From 2021 to 2023 I worked as a swim team coach in my local park district. I had already been working as a lifeguard, swim lesson instructor, and pool manager since 2019, and I had been swimming competitively my entire life. The position just made perfect sense as I was not only already knowledgeable in the subject and working at the pool, but I had swum for the same two teams I ended up coaching for close to 10 years.
One team I coached was at a more competitive level, but the other team was a novice program that competed against teams from other pools in the same park district. The goal for this team was to get kids interested in swimming and to also promote swimming as a form of exercise. The other coaches and I wanted to help engage the kids even more, and we arrived at the age-old swimming tradition of collecting swim caps with various different designs and team logos. Swimmers love to collect special edition caps from their high school and club teams, and trade them with members of other teams. Our main logo was fine, but we wanted to create something new and special for the kids, so I tried my hand at some design and arrived at the logo pictured at the top.
For a little bit of design background, the word mark “RACERS” (the team’s name) contains a hidden outline of our pool within the “C” and “E”. The middle section of the “E” shows the lane lines in the middle of the pool. I thought it was a fun little nod, albeit without the greatest execution. At this point I still barely knew what I was doing in Adobe Illustrator, and I was more or less making it up as I went. You can see the pool outline in the satellite image above, although as of writing this the former 80-year-old pool has been completely torn out and is being replaced (super sad for my childhood nostalgia, but great for the community). As I said, our first thought was to use the new logo for an alternate swim cap, and we tried out several different color schemes that you can see below. Ultimately, we determined having a two-color design on a cap was too expensive, and so we landed on using the design for a sticker and moved to another design for the cap. The kids loved the stickers though, so it was still a success in my book!

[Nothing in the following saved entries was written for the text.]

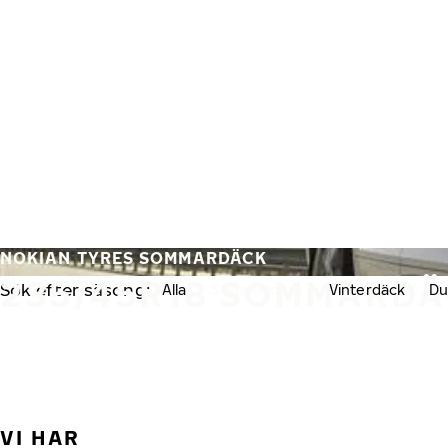
Hoppa till huvudinnehåll
Hem
NOKIAN TYRES SOMMARDÄCK
235/45R18 SOMMARD
Sök efter säsong:
Alla
Sommardäck
Vinterdäck
Du
VI HAR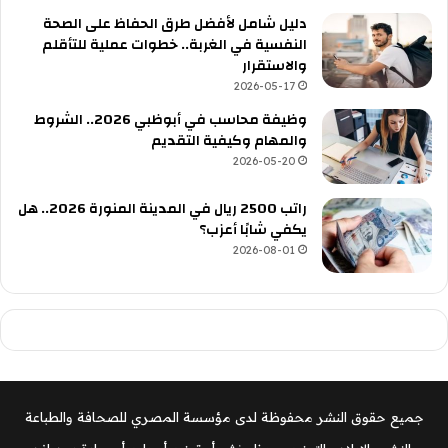
دليل شامل لأفضل طرق الحفاظ على الصحة
النفسية في الغربة.. خطوات عملية للتأقلم
والاستقرار
2026-05-17
وظيفة محاسب في أبوظبي 2026.. الشروط
والمهام وكيفية التقديم
2026-05-20
راتب 2500 ريال في المدينة المنورة 2026.. هل
يكفي شابًا أعزب؟
2026-08-01
جميع حقوق النشر محفوظة لدى مؤسسة المصري للصحافة والطباعة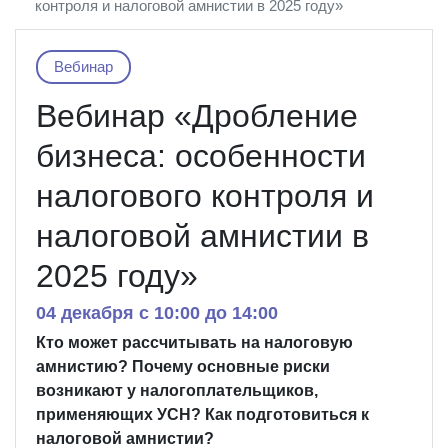
контроля и налоговой амнистии в 2025 году»
Вебинар
Вебинар «Дробление
бизнеса: особенности
налогового контроля и
налоговой амнистии в
2025 году»
04 декабря c 10:00 до 14:00
Кто может рассчитывать на налоговую
амнистию? Почему основные риски
возникают у налогоплательщиков,
применяющих УСН? Как подготовиться к
налоговой амнистии?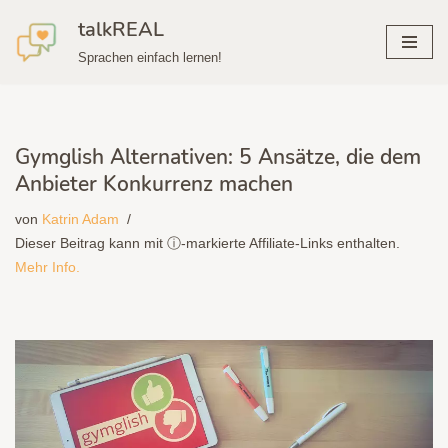
talkREAL
Zum
Sprachen einfach lernen!
Inhalt
springen
Gymglish Alternativen: 5 Ansätze, die dem
Anbieter Konkurrenz machen
von
Katrin Adam
Dieser Beitrag kann mit ⓘ-markierte Affiliate-Links enthalten.
Mehr Info.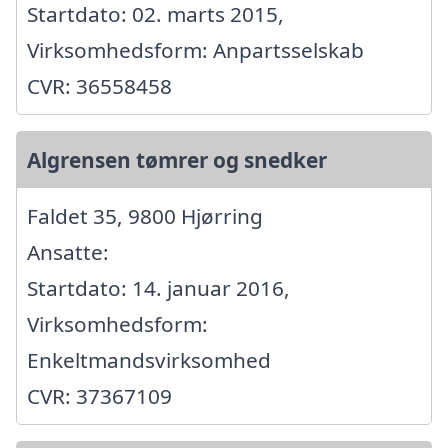
Startdato: 02. marts 2015,
Virksomhedsform: Anpartsselskab
CVR: 36558458
Algrensen tømrer og snedker
Faldet 35, 9800 Hjørring
Ansatte:
Startdato: 14. januar 2016,
Virksomhedsform:
Enkeltmandsvirksomhed
CVR: 37367109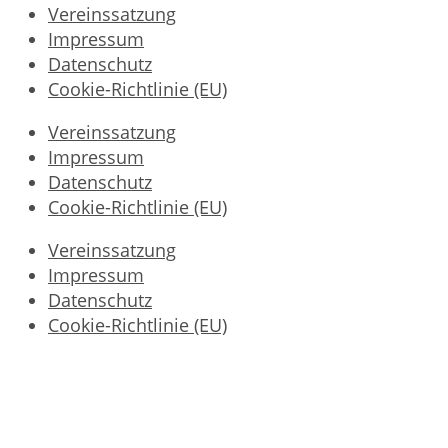
Vereinssatzung
Impressum
Datenschutz
Cookie-Richtlinie (EU)
Vereinssatzung
Impressum
Datenschutz
Cookie-Richtlinie (EU)
Vereinssatzung
Impressum
Datenschutz
Cookie-Richtlinie (EU)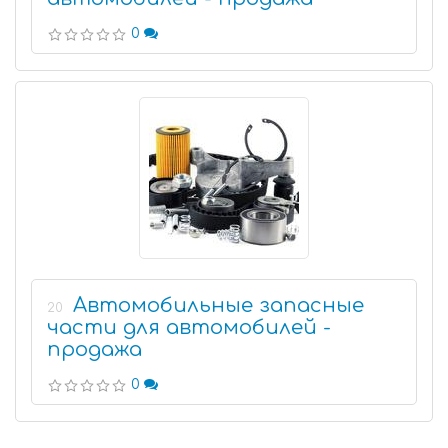
0
Автомобильные запасные
20
части для автомобилей -
продажа
0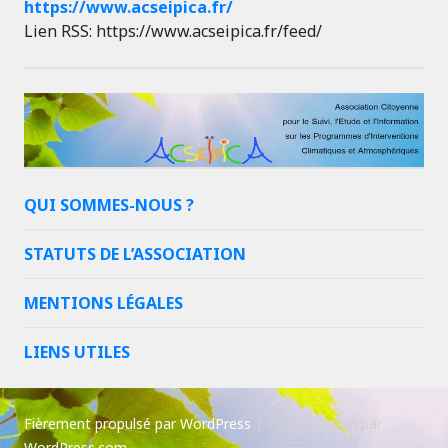
https://www.acseipica.fr/
Lien RSS: https://www.acseipica.fr/feed/
QUI SOMMES-NOUS ?
STATUTS DE L’ASSOCIATION
MENTIONS LÉGALES
LIENS UTILES
Fièrement propulsé par WordPress
|
Thème Goran par
WordPress.com
.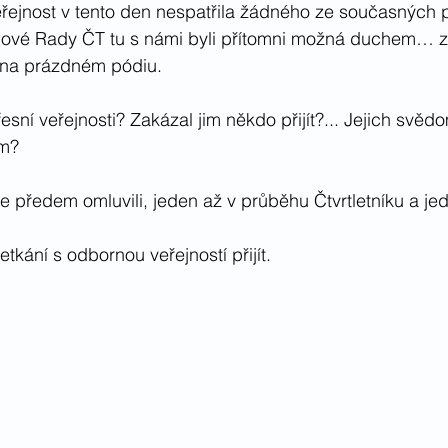
řejnost v tento den nespatřila žádného ze současných p
nové Rady ČT tu s námi byli přítomni možná duchem… z
 na prázdném pódiu.
sní veřejnosti? Zakázal jim někdo přijít?... Jejich svědom
em?
e předem omluvili, jeden až v průběhu Čtvrtletníku a je
tkání s odbornou veřejností přijít.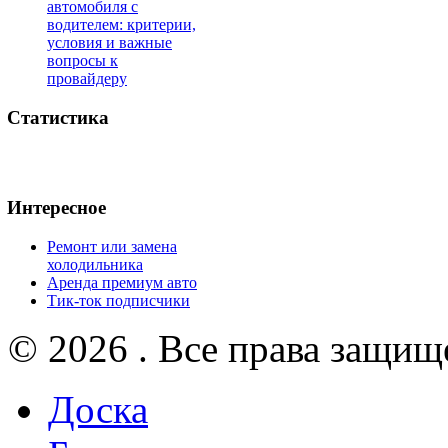
автомобиля с
водителем: критерии,
условия и важные
вопросы к
провайдеру
Статистика
Интересное
Ремонт или замена
холодильника
Аренда премиум авто
Тик-ток подписчики
© 2026 . Все права защищ
Доска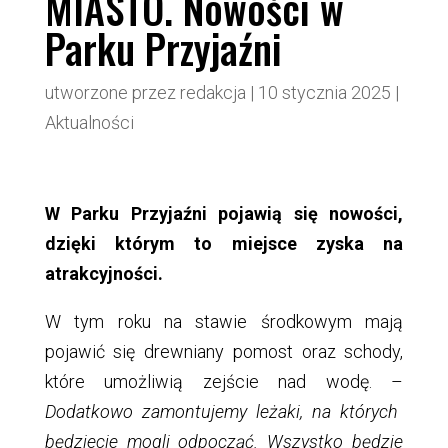
MIASTO. Nowości w
Parku Przyjaźni
utworzone przez
redakcja
|
10 stycznia 2025
|
Aktualności
W Parku Przyjaźni pojawią się nowości,
dzięki którym to miejsce zyska na
atrakcyjności.
W tym roku na stawie środkowym mają
pojawić się drewniany pomost oraz schody,
które umożliwią zejście nad wodę. –
Dodatkowo zamontujemy leżaki, na których
będziecie mogli odpocząć. Wszystko będzie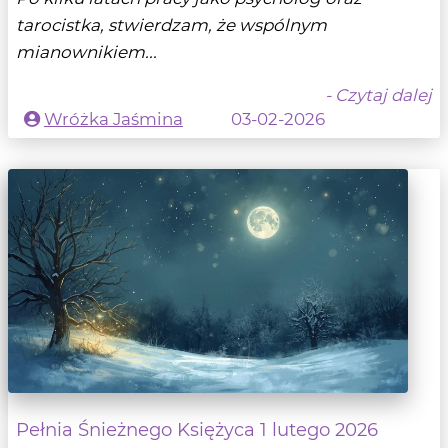
tarocistka, stwierdzam, że wspólnym
mianownikiem...
- Czytaj dalej
Wróżka Jaśmina
03-02-2026
Pełnia Śnieżnego Księżyca 1 lutego 2026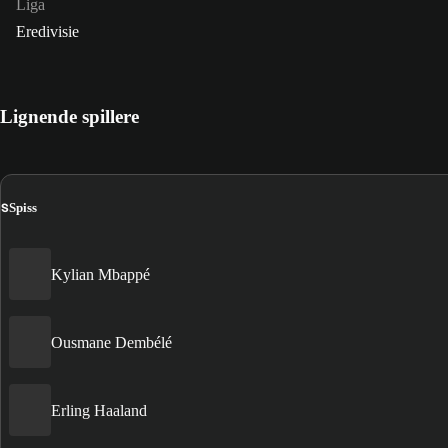
Liga
Eredivisie
Lignende spillere
S
Spiss
Kylian Mbappé
Ousmane Dembélé
Erling Haaland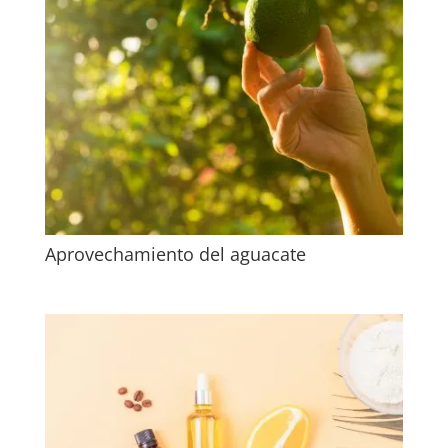
Aprovechamiento del aguacate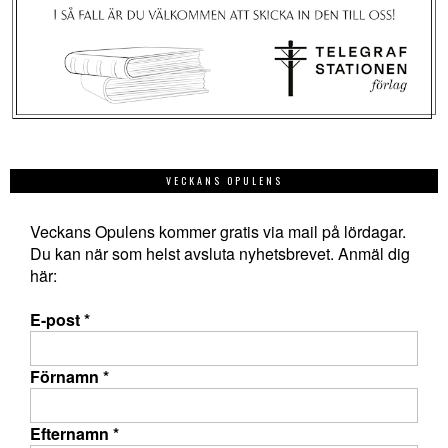
VECKANS OPULENS
Veckans Opulens kommer gratis via mail på lördagar.
Du kan när som helst avsluta nyhetsbrevet. Anmäl dig
här:
E-post
*
Förnamn
*
Efternamn
*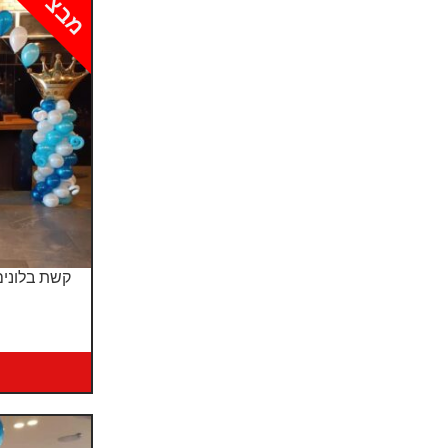
מבצע!
קשת בלונים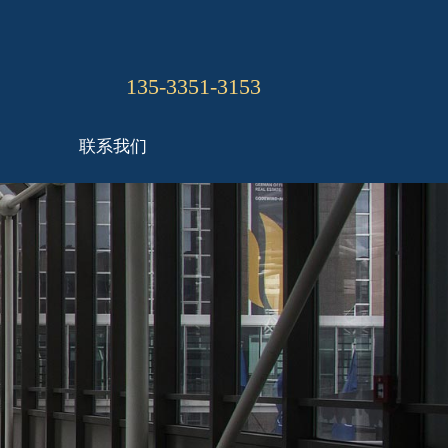
135-3351-3153
联系我们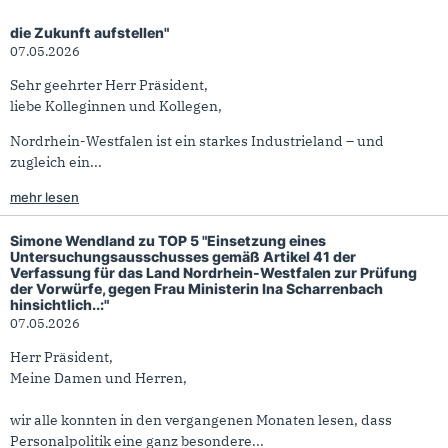
Daniel Hagemeier zu TOP 2 "Arbeitsplätze sichern,
Arbeitnehmende stärken, Transformation gestalten – NRW für
die Zukunft aufstellen"
07.05.2026
Sehr geehrter Herr Präsident,
liebe Kolleginnen und Kollegen,
Nordrhein-Westfalen ist ein starkes Industrieland – und
zugleich ein...
mehr lesen
Simone Wendland zu TOP 5 "Einsetzung eines
Untersuchungsausschusses gemäß Artikel 41 der
Verfassung für das Land Nordrhein-Westfalen zur Prüfung
der Vorwürfe, gegen Frau Ministerin Ina Scharrenbach
hinsichtlich..:"
07.05.2026
Herr Präsident,
Meine Damen und Herren,
wir alle konnten in den vergangenen Monaten lesen, dass
Personalpolitik eine ganz besondere...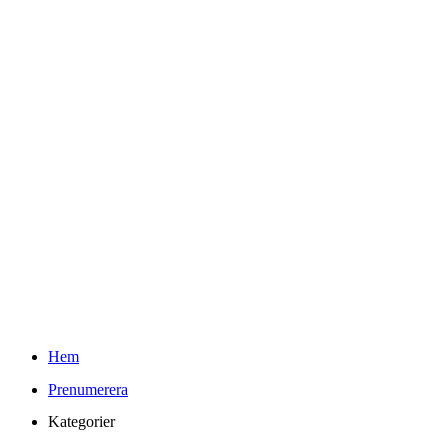
Teknifik Testar
Youtube
Kontakt
Info
Om Teknifik och Elin
Reklam och PR-policy för Teknifik
Integritetspolicy
kr
0.00
0
Varukorg
Sök
Hem
Prenumerera
Kategorier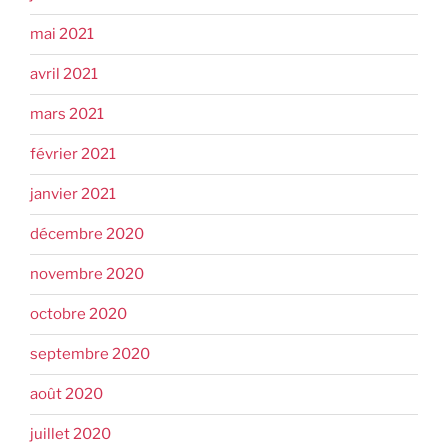
mai 2021
avril 2021
mars 2021
février 2021
janvier 2021
décembre 2020
novembre 2020
octobre 2020
septembre 2020
août 2020
juillet 2020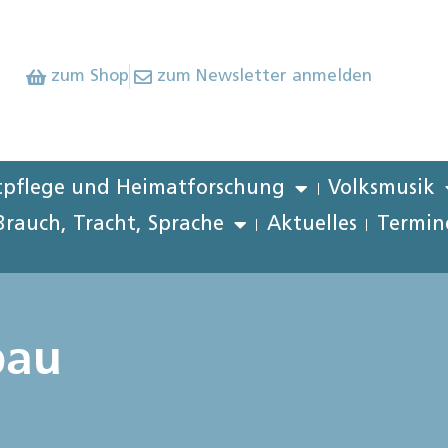
zum Shop
zum Newsletter anmelden
pflege und Heimatforschung
Volksmusik
Brauch, Tracht, Sprache
Aktuelles
Termin
bau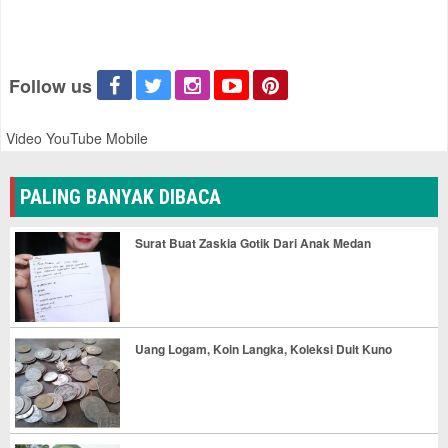
Follow us
Video YouTube Mobile
PALING BANYAK DIBACA
Surat Buat Zaskia Gotik Dari Anak Medan
Uang Logam, Koin Langka, Koleksi Duit Kuno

As mentioned before, we realized that a multicolored swim cap design was not going to fit our budget (we were paying for these with our own personal money as coaches) so I shifted to another idea. My mom had swum for the same swim team when she was a kid in the 80s and coached the team in the 90s. Because of this she had given me several of her old t-shirts, most of which included a very cool retro logo with a swimmer throwing their arms in the air after winning a race. I wanted to bring this logo back to use on caps, but no vectorized images existed of it. So, I did my best to recreate the image in Illustrator using my t-shirt as a reference. It turned out great, and we ended up using it on a white alternate cap design that we awarded a limited number of kids each week for outstanding work effort and sportsmanship. By the final meet of the season, the entire team was wearing the new throwback.
After leaving the park district for an engineering internship, I still stayed in touch with the other swim coaches. In 2024, they reached out and asked me if I could throw together a new sticker design. My answer was “of course!”. For this one, I didn’t go all in and create a brand-new logo, but I threw the aforementioned retro logo together with script text similar to the style that the park district used for branding. While less imaginative, I am pretty happy with how it turned out!